Malian Mudcloth (In Your Backyard)

By freshlyplanted - 2:36 PM


Malian Mudcloth

Here's a great, messy activity to embrace while summer is still around- and put your mud pit to artistic use! People have always looked to their natural environment for artistic inspiration, and mud's been a widely available medium to create artworks with. It's been used to make sculptures- clay is essentially mud- and also to create pigments with. There's a whole family of "earth pigments" that are still used today, including yellow ochre, sienna & umbre. Mud is also used in Mali to create the traditional cloth Bògòlanfini

Women paint designs onto cloth using special fermented mud, let it dry in the sun, then wash it away to reveal the dyed design. While I would love to experiment with cloth someday, we started out by painting on paper for now. First we talked about Mali cloth, then I taped up easel paper along our back fence right next to our mud pit. 
African Art in Your Backyard
African Art in Your Backyard
It didn't take long for Isia & Billy to get comfortable with putting mud onto paper! They especially enjoyed using their hand-prints, oohing & awing when their little prints were left behind. 

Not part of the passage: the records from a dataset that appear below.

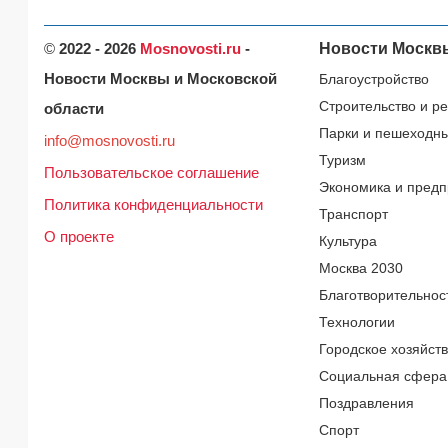
©
2022 - 2026
Mosnovosti.ru
-
Новости Москв
Новости Москвы и Московской
Благоустройство
Строительство и р
области
Парки и пешеходн
info@mosnovosti.ru
Туризм
Пользовательское соглашение
Экономика и предп
Политика конфиденциальности
Транспорт
О проекте
Культура
Москва 2030
Благотворительнос
Технологии
Городское хозяйст
Социальная сфера
Поздравления
Спорт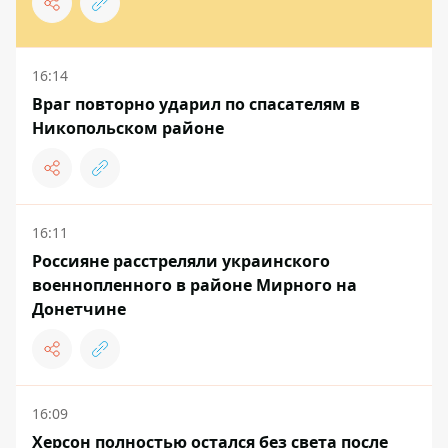
16:14
Враг повторно ударил по спасателям в
Никопольском районе
16:11
Россияне расстреляли украинского
военнопленного в районе Мирного на
Донетчине
16:09
Херсон полностью остался без света после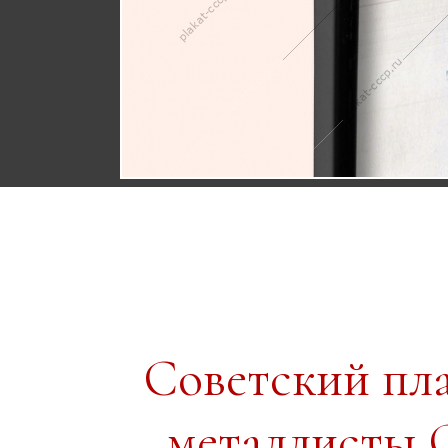
Советский пл
металлисты О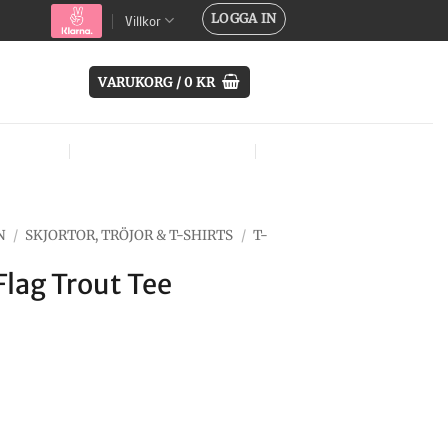
LOGGA IN
Villkor
VARUKORG /
0
KR
SYSTEM
ÖVRIG UTRUSTNING
MÄRKEN
N
/
SKJORTOR, TRÖJOR & T-SHIRTS
/
T-
Flag Trout Tee
Det
ngliga
nuvarande
priset
är: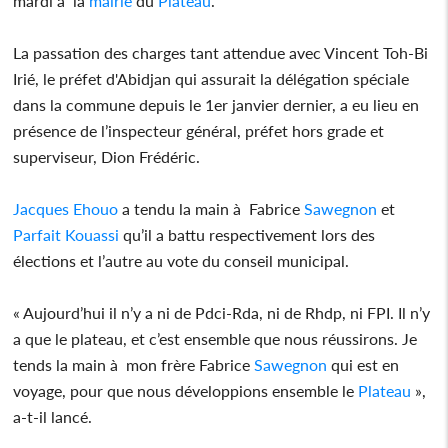
mardi à la
mairie
du
Plateau
.
La passation des charges tant attendue avec Vincent Toh-Bi
Irié, le préfet d'Abidjan qui assurait la délégation spéciale
dans la commune depuis le 1er janvier dernier, a eu lieu en
présence de l’inspecteur général, préfet hors grade et
superviseur, Dion Frédéric.
Jacques Ehouo
a tendu la main à Fabrice
Sawegnon
et
Parfait Kouassi
qu’il a battu respectivement lors des
élections et l’autre au vote du conseil municipal.
« Aujourd’hui il n’y a ni de Pdci-Rda, ni de Rhdp, ni FPI. Il n’y
a que le plateau, et c’est ensemble que nous réussirons. Je
tends la main à mon frère Fabrice
Sawegnon
qui est en
voyage, pour que nous développions ensemble le
Plateau
»,
a-t-il lancé.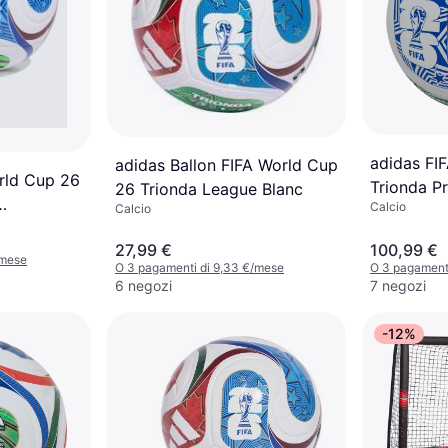
adidas FI
adidas Ballon FIFA World Cup
rld Cup 26
Trionda Pr
26 Trionda League Blanc
Calcio
Calcio
olblu
27,99 €
100,99 €
/mese
O 3 pagamenti di 9,33 €/mese
O 3 pagament
6 negozi
7 negozi
-12%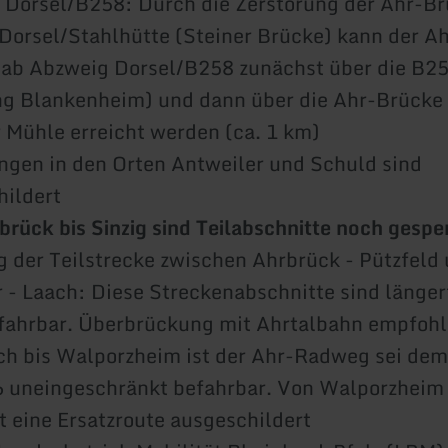
 Dorsel/B258: Durch die Zerstörung der Ahr-Br
Dorsel/Stahlhütte (Steiner Brücke) kann der Ah
ab Abzweig Dorsel/B258 zunächst über die B2
ng Blankenheim) und dann über die Ahr-Brücke 
 Mühle erreicht werden (ca. 1 km)
ngen in den Orten Antweiler und Schuld sind
hildert
rück bis Sinzig sind Teilabschnitte noch gesper
 der Teilstrecke zwischen Ahrbrück - Pützfeld
 - Laach: Diese Streckenabschnitte sind längerf
efahrbar. Überbrückung mit Ahrtalbahn empfoh
ch bis Walporzheim ist der Ahr-Radweg sei dem
6 uneingeschränkt befahrbar. Von Walporzheim 
st eine Ersatzroute ausgeschildert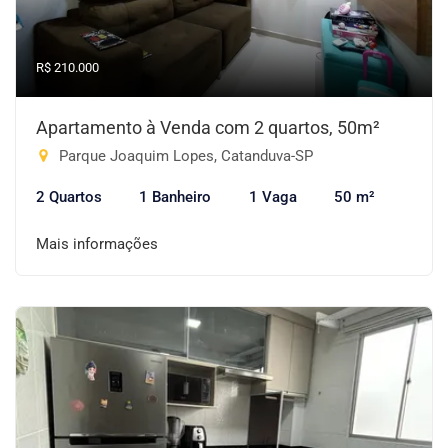
R$ 210.000
Apartamento à Venda com 2 quartos, 50m²
Parque Joaquim Lopes, Catanduva-SP
2 Quartos
1 Banheiro
1 Vaga
50 m²
Mais informações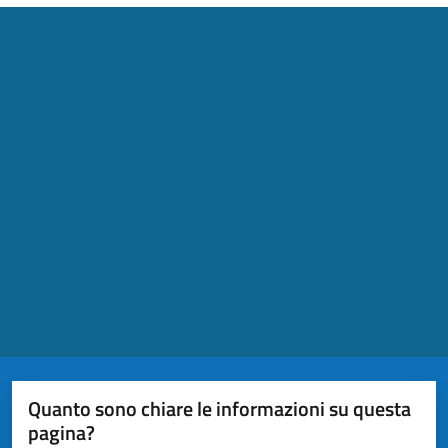
Quanto sono chiare le informazioni su questa
pagina?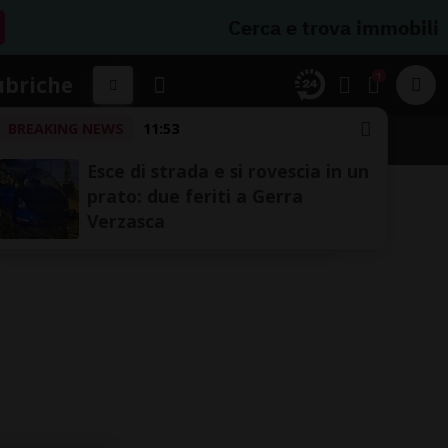
Cerca e trova immobili
1
ubriche
BREAKING NEWS
11:53
Esce di strada e si rovescia in un
prato: due feriti a Gerra
Verzasca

African Art in Your Backyard
African Art in Your Backyard
African Art in Your Backyard
Aren't they so much fun? I would love to repeat this (when they're a bit older than a toddler & preschooler) and see if they can paint in their picture the traditional Malian way- painting the background and leaving the design in the unpainted areas. In the meantime, it was fun to paint with our mud pit and learn a little bit about African art. Win win! 



Further study for older kids:
*Experiment with different muds from different parts of your yard & neighborhood. How do they look similar/different as they dry?
*Paint with mud onto a clean, white cloth and let it dry in the sun as they do in Mali. Rinse it out & see what colors remain. Repeat, painting over your first design, for darker results.
*A beautiful online exhibit of contemporary Mudcloth artists from the Smithsonian Institute.